Она засекла тот единственный раз, когда он наблюдал за ней во время большой перемены. Как сейчас, Барт представил себе тот летний день. Школьный сад, лежащую на траве Деби. Стояла изнурительная жара, и она расстегнула две верхние пуговицы на форменной блузке. Со своей поодаль стоящей скамейки он мог видеть впадину меж великолепных выпуклостей грудей, обрамленных белым кружевом дорогого бюстгальтера. Ему даже показалось, будто Деби слегка изменила положение тела, чтобы он мог наслаждаться приоткрывшейся ему красотой. Он и наслаждался, забыв обо всем на свете. Но тут-то она резко и вскинула голову, застав его врасплох. Барт не отвел глаз, как сделал бы раньше, а продолжал смотреть.

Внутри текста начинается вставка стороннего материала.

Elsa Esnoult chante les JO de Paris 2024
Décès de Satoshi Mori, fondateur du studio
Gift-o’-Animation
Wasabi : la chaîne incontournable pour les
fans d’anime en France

Он готов был поклясться, что на мгновение румянец вспыхнул на ее щеках — хотя виной тому могла оказаться тридцатиградусная жара, — но затем она решительно села, отбросила назад волосы и выдала ему тот самый текст насчет матери и неприличных взглядов…

С тех пор Барт возненавидел ее. Ненавидел и хотел одновременно. Он дал себе клятву обязательно расквитаться за оскорбительное презрение, бесившее и выводившее его из равновесия. Но жажда жестоко отомстить все же не шла ни в какое сравнение с другим, более примитивным желанием, разбуженным ею, тем самым желанием созревшей плоти, неподвластной рассудку, которая сильнее всего дала о себе знать на выпускном балу.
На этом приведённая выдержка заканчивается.